WHAT YOU NEED TO DO: Please report each line of the data below that contains "click".

RECORDED INFORMATION:
▽

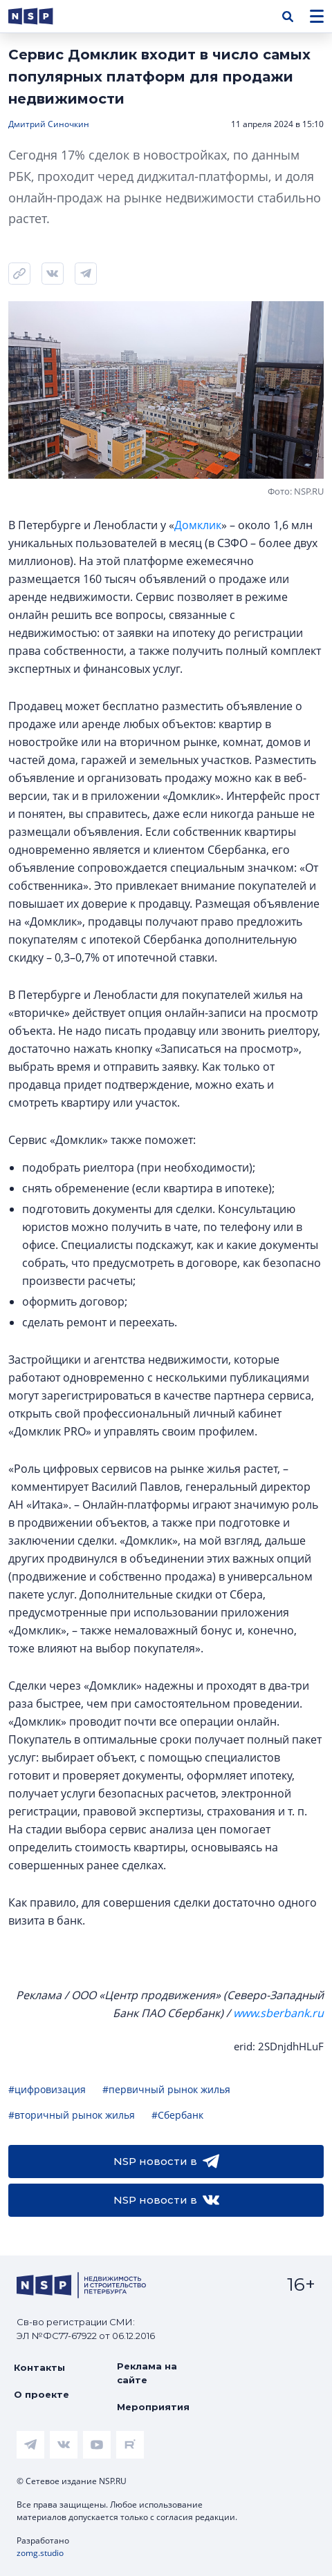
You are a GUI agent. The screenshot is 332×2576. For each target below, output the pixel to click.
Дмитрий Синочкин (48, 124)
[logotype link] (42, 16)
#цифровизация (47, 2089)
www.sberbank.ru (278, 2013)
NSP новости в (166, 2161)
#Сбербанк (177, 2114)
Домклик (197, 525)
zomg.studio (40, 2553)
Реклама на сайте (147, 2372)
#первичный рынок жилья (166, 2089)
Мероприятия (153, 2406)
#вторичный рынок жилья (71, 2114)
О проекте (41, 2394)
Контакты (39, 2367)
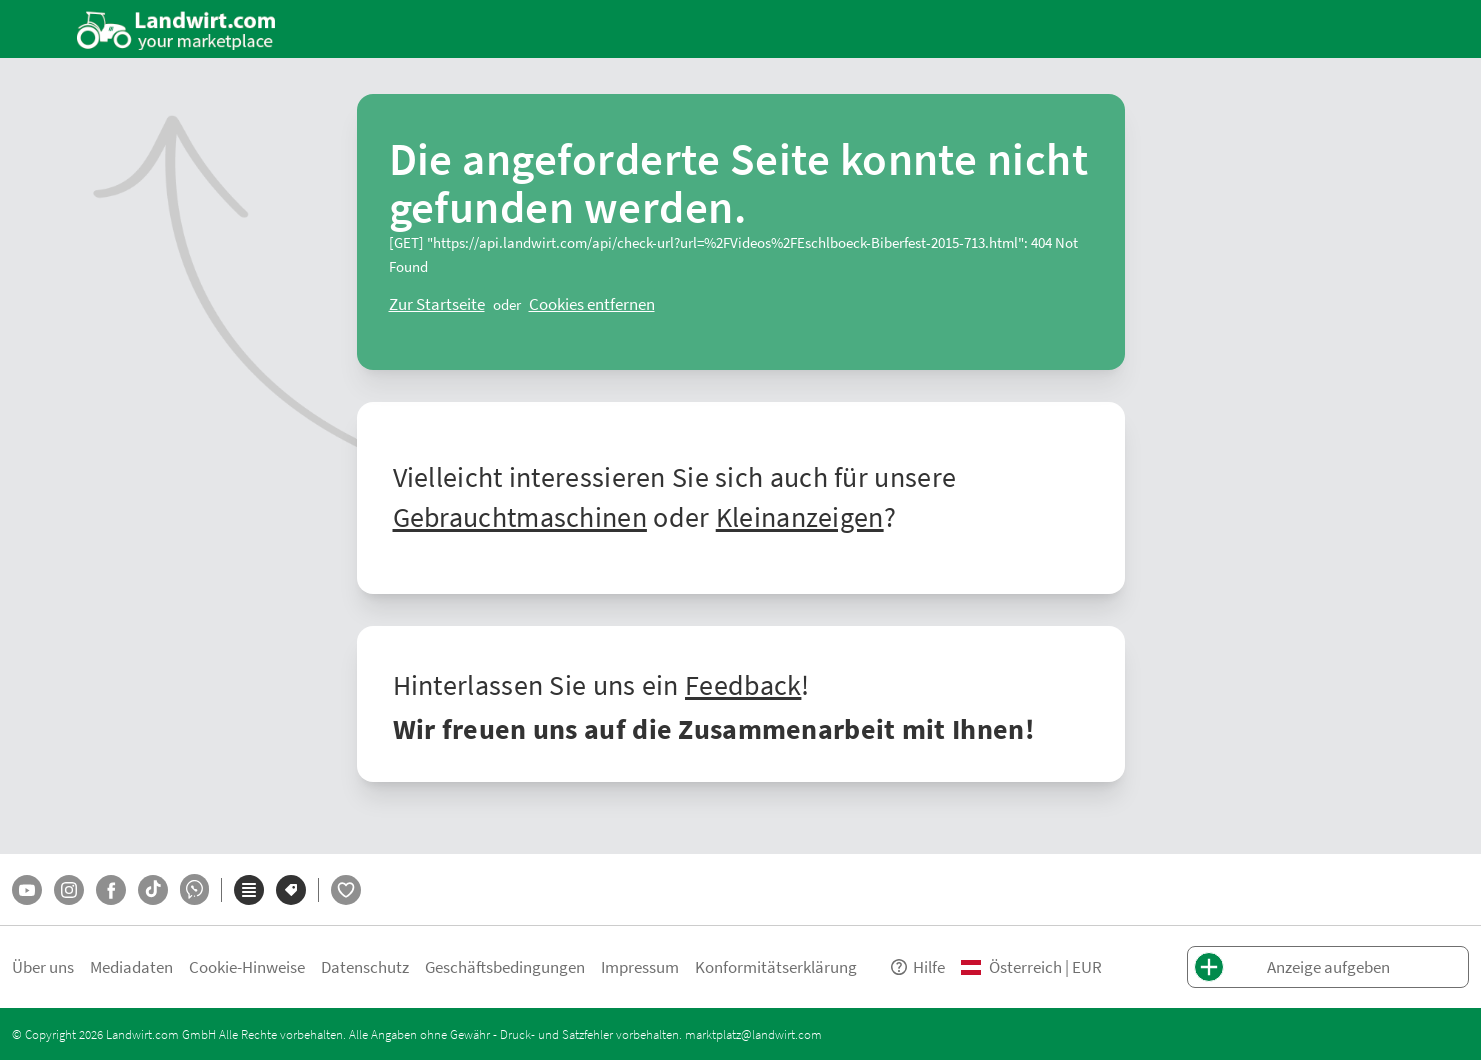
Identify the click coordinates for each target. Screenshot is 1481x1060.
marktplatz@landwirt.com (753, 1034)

△

THE ANSWER:
You are a GUI agent. The screenshot is 332×2576. For each target below, output the pixel to click.
Identify the click coordinates for each target. Screenshot is 1481x1060.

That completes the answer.